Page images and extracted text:
= = = = = = =

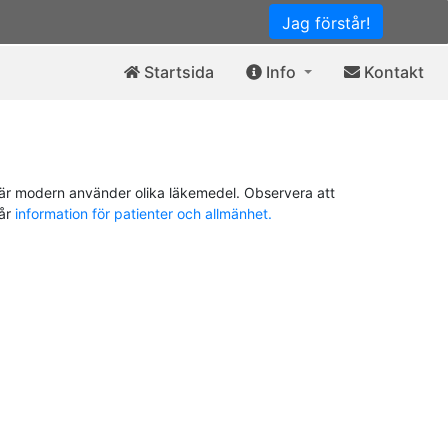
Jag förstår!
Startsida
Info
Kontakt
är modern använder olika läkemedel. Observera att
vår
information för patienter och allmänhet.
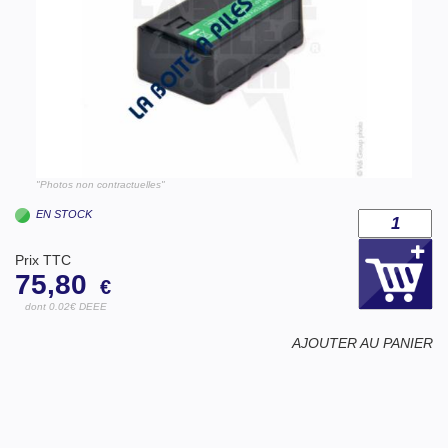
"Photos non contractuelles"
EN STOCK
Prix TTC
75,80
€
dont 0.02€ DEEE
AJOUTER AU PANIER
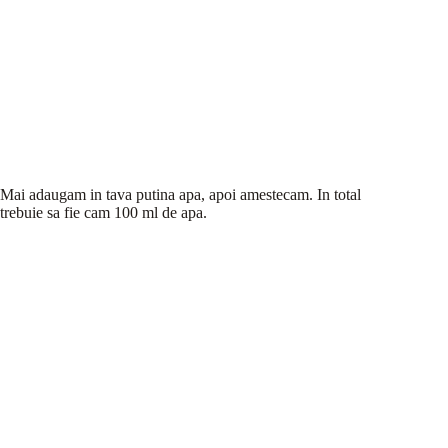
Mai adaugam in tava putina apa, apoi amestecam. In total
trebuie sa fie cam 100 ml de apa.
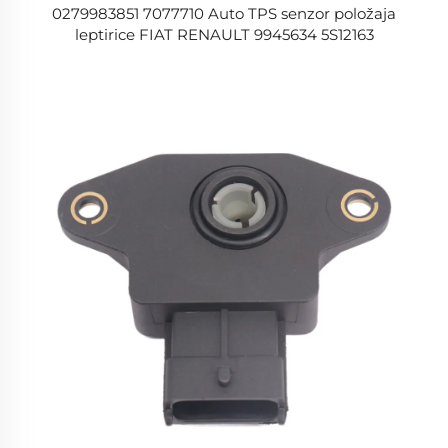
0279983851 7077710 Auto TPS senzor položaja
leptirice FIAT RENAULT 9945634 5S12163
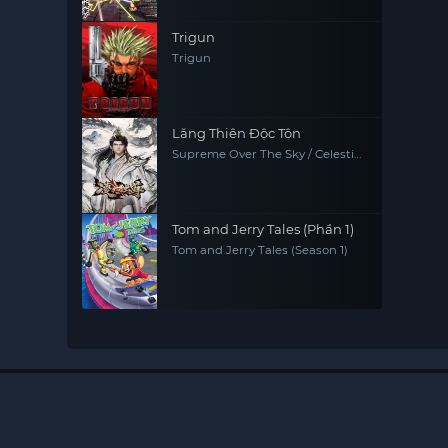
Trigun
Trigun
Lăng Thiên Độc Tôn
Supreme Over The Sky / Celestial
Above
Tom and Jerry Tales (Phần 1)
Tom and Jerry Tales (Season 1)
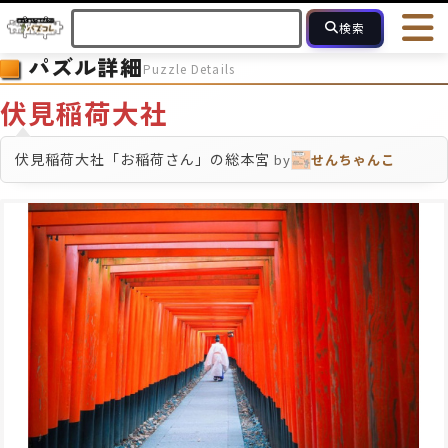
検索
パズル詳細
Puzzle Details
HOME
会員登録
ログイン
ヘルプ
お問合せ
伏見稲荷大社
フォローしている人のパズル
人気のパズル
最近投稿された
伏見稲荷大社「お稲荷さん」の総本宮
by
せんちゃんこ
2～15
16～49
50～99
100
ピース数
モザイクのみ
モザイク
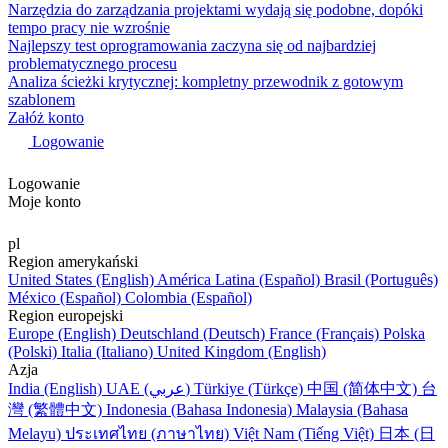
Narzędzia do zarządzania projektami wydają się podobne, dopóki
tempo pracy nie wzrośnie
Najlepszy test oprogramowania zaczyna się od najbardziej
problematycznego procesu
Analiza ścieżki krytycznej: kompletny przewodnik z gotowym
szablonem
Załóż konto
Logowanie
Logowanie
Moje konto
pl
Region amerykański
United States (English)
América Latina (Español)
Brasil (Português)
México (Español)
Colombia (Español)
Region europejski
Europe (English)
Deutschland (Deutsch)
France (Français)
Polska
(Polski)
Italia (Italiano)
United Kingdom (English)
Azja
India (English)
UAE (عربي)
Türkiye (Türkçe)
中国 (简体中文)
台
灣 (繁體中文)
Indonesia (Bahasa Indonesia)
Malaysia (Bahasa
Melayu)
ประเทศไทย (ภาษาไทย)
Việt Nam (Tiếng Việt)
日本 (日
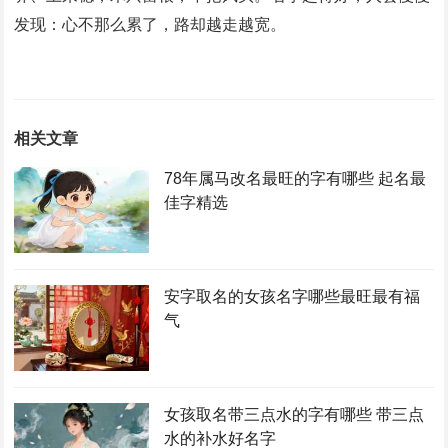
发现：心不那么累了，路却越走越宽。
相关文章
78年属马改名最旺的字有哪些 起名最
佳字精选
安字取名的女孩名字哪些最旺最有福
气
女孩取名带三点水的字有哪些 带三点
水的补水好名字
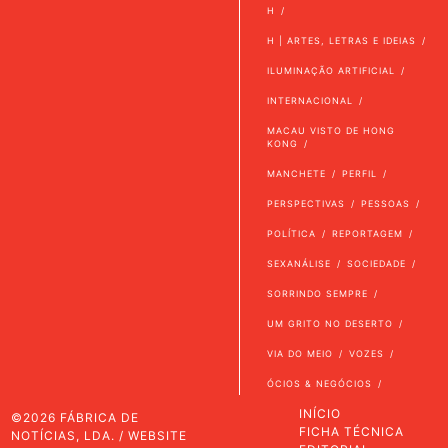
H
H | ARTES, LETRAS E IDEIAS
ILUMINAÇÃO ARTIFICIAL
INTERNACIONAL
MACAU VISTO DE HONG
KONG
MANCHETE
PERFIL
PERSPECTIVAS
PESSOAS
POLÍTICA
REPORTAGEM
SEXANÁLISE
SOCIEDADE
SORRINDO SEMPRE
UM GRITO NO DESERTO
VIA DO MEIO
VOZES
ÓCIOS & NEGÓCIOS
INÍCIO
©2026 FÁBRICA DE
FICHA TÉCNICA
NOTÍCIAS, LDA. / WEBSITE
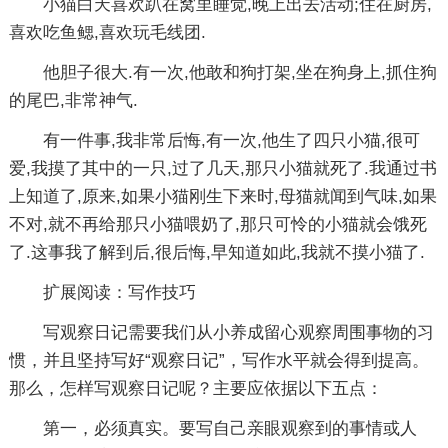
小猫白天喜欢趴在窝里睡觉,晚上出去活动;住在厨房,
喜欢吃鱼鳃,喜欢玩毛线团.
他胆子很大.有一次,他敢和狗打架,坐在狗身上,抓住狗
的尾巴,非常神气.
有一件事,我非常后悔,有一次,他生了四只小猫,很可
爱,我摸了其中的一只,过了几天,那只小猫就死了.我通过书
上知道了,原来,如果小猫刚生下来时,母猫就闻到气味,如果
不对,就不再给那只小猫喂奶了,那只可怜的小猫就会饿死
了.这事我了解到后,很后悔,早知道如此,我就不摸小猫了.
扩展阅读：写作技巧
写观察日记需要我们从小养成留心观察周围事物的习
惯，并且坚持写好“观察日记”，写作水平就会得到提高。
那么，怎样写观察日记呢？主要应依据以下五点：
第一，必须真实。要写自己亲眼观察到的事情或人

= = = = = = =

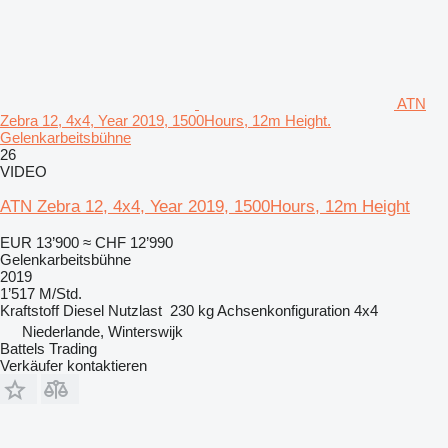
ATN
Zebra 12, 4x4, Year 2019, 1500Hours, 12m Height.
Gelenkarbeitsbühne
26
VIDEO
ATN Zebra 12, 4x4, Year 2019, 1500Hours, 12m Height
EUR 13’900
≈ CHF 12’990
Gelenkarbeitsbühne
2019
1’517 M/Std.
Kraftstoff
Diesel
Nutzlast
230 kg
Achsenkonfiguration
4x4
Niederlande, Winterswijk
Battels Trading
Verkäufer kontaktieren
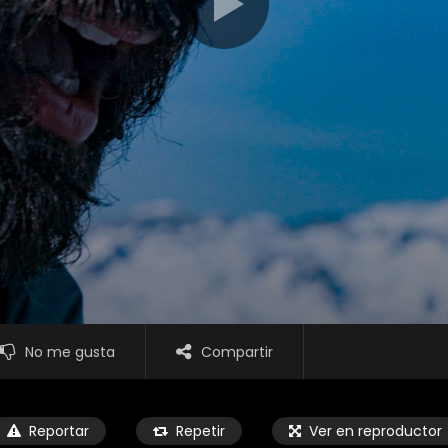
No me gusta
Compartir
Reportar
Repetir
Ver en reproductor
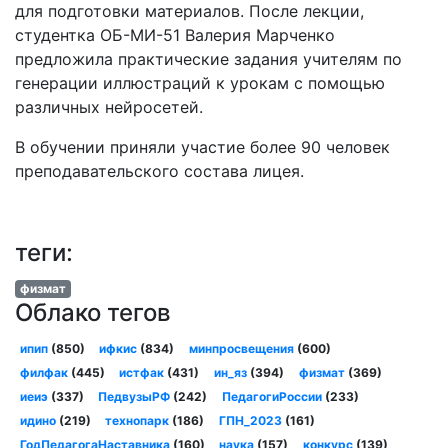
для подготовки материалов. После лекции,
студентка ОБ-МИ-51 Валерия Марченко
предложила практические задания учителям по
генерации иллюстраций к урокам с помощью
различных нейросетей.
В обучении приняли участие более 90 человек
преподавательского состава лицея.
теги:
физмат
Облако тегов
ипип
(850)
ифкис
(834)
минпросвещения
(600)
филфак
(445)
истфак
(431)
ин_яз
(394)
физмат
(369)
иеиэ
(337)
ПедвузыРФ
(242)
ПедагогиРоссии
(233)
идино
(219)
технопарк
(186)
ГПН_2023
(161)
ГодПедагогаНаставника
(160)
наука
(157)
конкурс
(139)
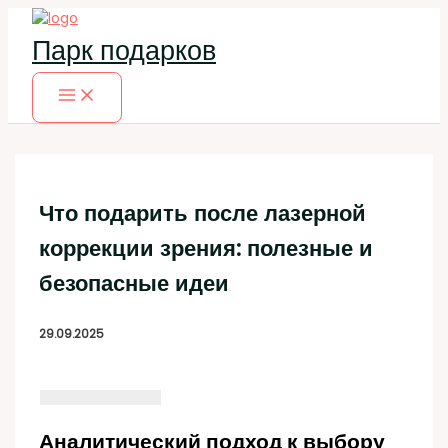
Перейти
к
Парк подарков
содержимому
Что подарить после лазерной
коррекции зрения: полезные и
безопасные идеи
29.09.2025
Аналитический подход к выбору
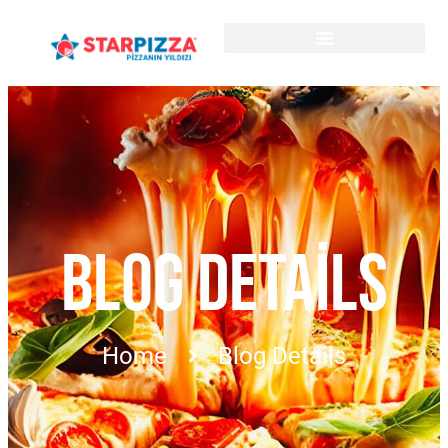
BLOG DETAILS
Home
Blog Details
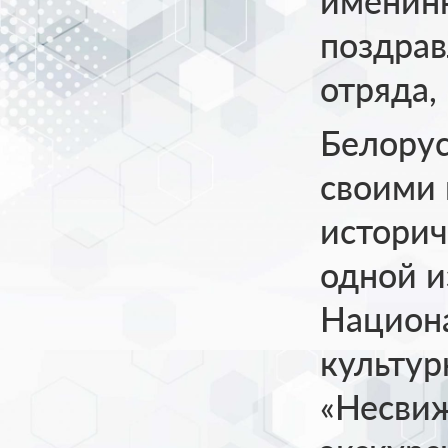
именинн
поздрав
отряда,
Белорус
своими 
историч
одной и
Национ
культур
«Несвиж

= = = = = = =

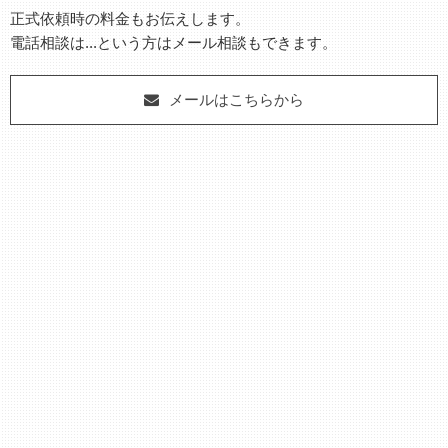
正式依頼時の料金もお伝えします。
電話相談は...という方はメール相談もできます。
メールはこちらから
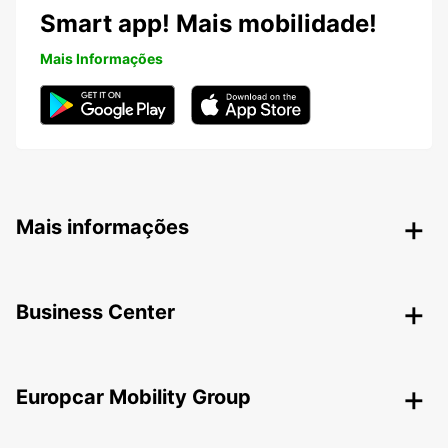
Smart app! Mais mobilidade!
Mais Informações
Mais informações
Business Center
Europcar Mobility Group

= = = = = = =

= Exercise objective =
Which lines of the data include the string "Español"? Find them and copy each one.

= Written response =
América Latina (Español)
México (Español)
Colombia (Español)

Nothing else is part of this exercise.